Asynchronous Coprocessors

J. Garside

Suitable for: ACS, CS(?)

A coprocessor is a subsystem which may be added alongside a CPU to provide additional functionality. They execute instructions which the processor itself does not recognise. Early coprocessors provided facilities such as floating point arithmetic support, which were absent from the CPU due to limitations in the transistor budget.

Modern microprocessors usually include floating point support, but other functions are still outside the processor's remit. One example would be a memory management unit (MMU) which might be controlled by a set of processor instructions but may vary in implementation from system to system. Other coprocessors may be system specific; for example a general purpose CPU used in a graphics system may have a coprocessor to assist with drawing operations.

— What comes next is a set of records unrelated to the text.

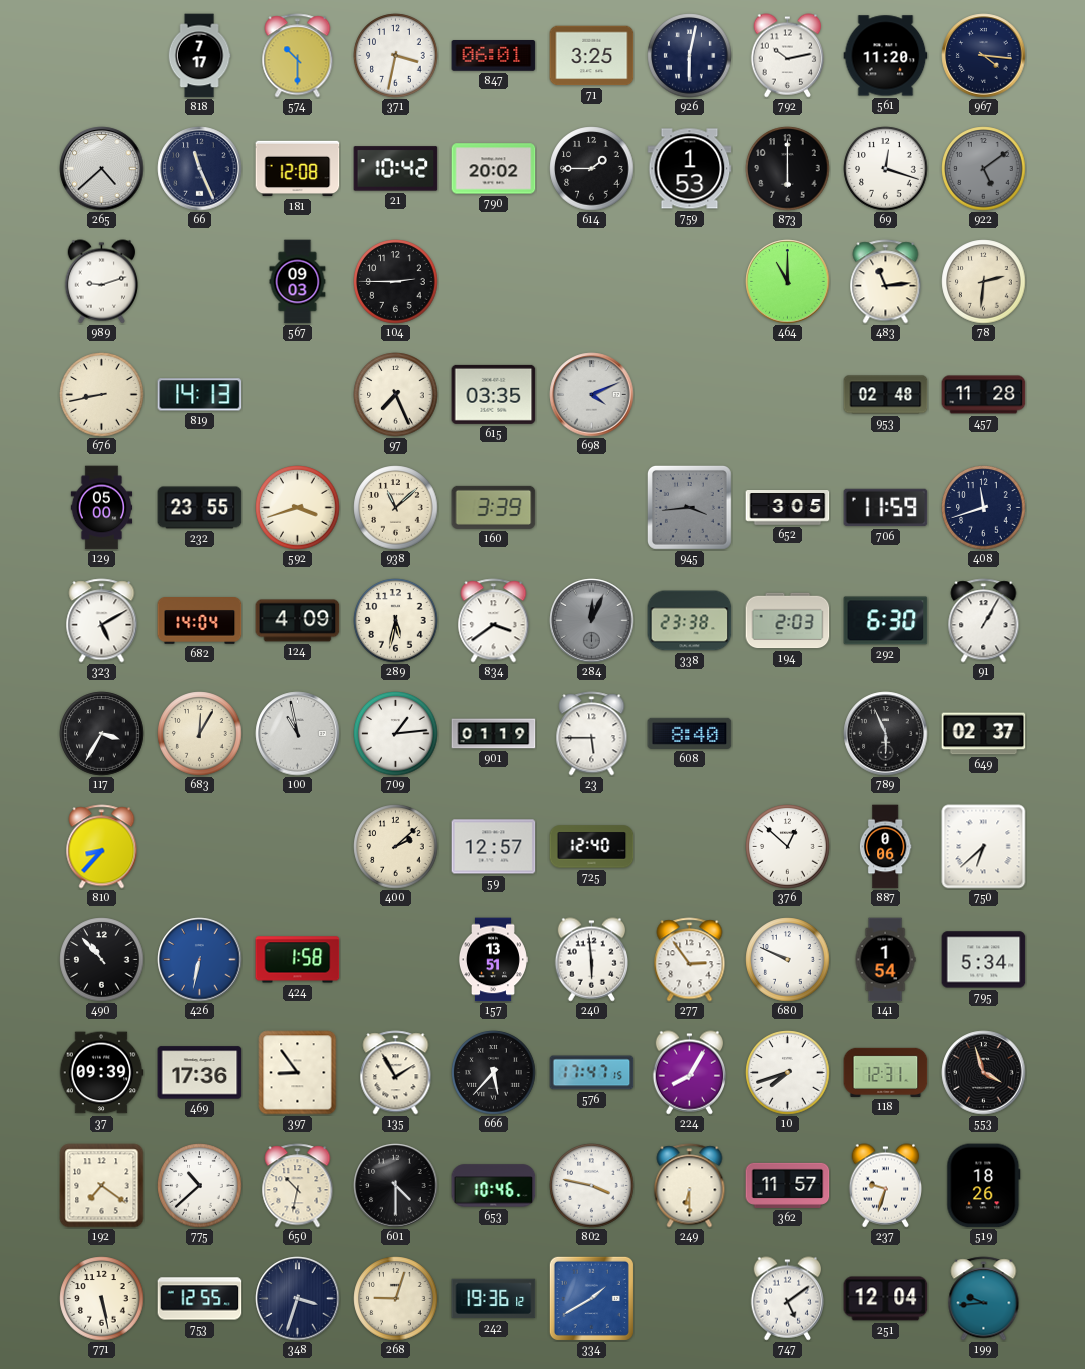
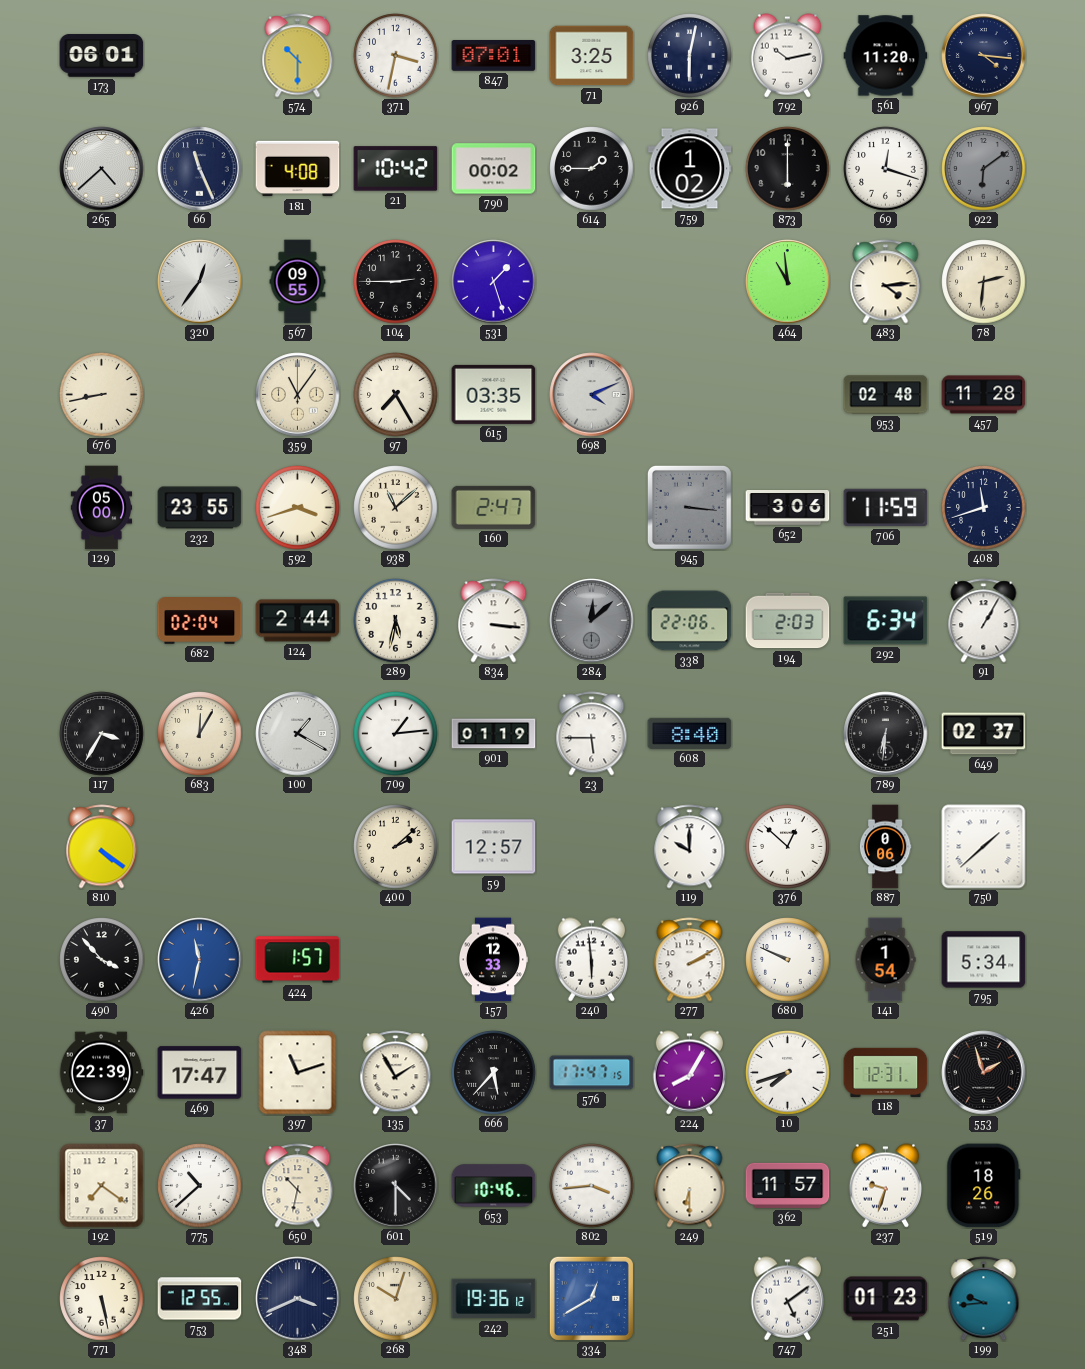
173: none -> 06:01
818: 7:17 -> none
847: 06:01 -> 07:01
181: 12:08 -> 4:08
790: 20:02 -> 00:02
759: 1:53 -> 1:02
922: 5:09 -> 6:09
989: 9:12 -> none
320: none -> 12:36
567: 09:03 -> 09:55
531: none -> 1:27
464: 11:00 -> 10:59
483: 11:14 -> 4:14
819: 14:13 -> none
359: none -> 11:06
97: 7:26 -> 7:25
160: 3:39 -> 2:47
945: 3:44 -> 3:16
652: 3:05 -> 3:06
323: 5:10 -> none
682: 14:04 -> 02:04
124: 4:09 -> 2:44
834: 3:39 -> 3:16
284: 12:04 -> 12:08
338: 23:38 -> 22:06
292: 6:30 -> 6:34
100: 10:58 -> 1:20
789: 5:56 -> 6:31
810: 8:37 -> 4:21
725: 12:40 -> none
119: none -> 10:00
750: 6:38 -> 1:38
490: 10:53 -> 3:53
426: 6:32 -> 11:32
424: 1:58 -> 1:57
157: 13:51 -> 12:33
277: 2:54 -> 2:10
37: 09:39 -> 22:39
469: 17:36 -> 17:47
397: 8:54 -> 11:12
553: 3:57 -> 1:57
802: 3:47 -> 3:44
348: 3:33 -> 3:41
268: 9:03 -> 10:03
334: 1:40 -> 12:40
251: 12:04 -> 01:23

The coprocessor interfaces closely with the CPU. In a synchronous system it can be assumed that a coprocessor can monitor the instruction stream and read and interpret its own instructions in parallel with the CPU. However we are interested in asynchronous systems where this assumption may be invalid, and new ways of interfacing to coprocessors may be needed. Current research interest is concentrated on - though not restricted to - the - ARM microprocessor, which adds complications such as making all instructions (including coprocessor instructions) conditional on the flags in the CPU.

A number of classes of corpocessor operations are defined, into which real operations must be fitted. The challenge is to implement as many as possible within the limitations of an asynchronous design environment.